04/19/11 – Ephemeris – How the Great Bear got its long tail
Tuesday, April 19th. The sun rises at 6:52. It’ll be up for 13 hours and 39 minutes, setting at 8:32. The moon, 2 days past full, will rise at 11:05 this evening.
The Greeks and Romans who saw the Great Bear, the constellation we call Ursa Major, they also saw it having a long tail. We’re more likely to see the Big Dipper. The bowl of the Big Dipper is the bear’s rump, while the handle is that notorious tail. The Big Dipper is overhead at 10 p.m. this evening. Now, to how did the ancient Romans explained the long tail. According to one story a god threw the bear into the sky. I don’t care if you’re immortal or not, you wouldn’t grab the end of the bear with the teeth. However grabbing the tail apparently caused the tail to stretch, giving the long tail we see in our skies. While the skies are dark before moonrise, check out the bear. He’s all there from the tip of his nose to the end of his claws.

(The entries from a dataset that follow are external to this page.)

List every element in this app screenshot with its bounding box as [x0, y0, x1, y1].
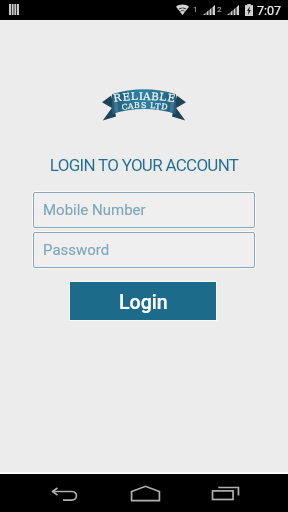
staticText: Login — [119, 291, 168, 314]
staticText: Password — [43, 241, 110, 259]
button[interactable]: Back — [28, 474, 100, 512]
button[interactable]: Mobile Number — [32, 191, 256, 229]
button[interactable]: Password — [32, 231, 256, 269]
staticText: 1 — [193, 5, 198, 14]
staticText: LOGIN TO YOUR ACCOUNT — [0, 155, 288, 175]
button[interactable]: Recent apps — [189, 474, 261, 512]
staticText: 2 — [217, 5, 222, 14]
staticText: Mobile Number — [43, 201, 146, 219]
button[interactable]: Login — [69, 281, 217, 321]
staticText: 7:07 — [257, 3, 282, 18]
button[interactable]: Home — [109, 474, 181, 512]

* Times are for the Traverse City/Interlochen area of Michigan. They may be different for your location.
Addendum
Here’s a quotation from Star Names Their Lore and Meaning by Richard Hinckley Allen:
The long tail of the Bear, a queer appendage to a comparitively taillessanimal, is thus accounted for by old Thomas Hood in his didactic style:
Scholar.
I marvell why (seeing she hath the forme of a beare) her tail should be so long.
Master.
Imagine that Jupiter, fearing to come too nigh unto her teeth, layde hold of her tayle, and thereby drew her up into heaven; so that she of herself being very weightie, and the distance from the earth to the heavens very great, there was a great likelihood that her taile must stretch. Other reason I know none.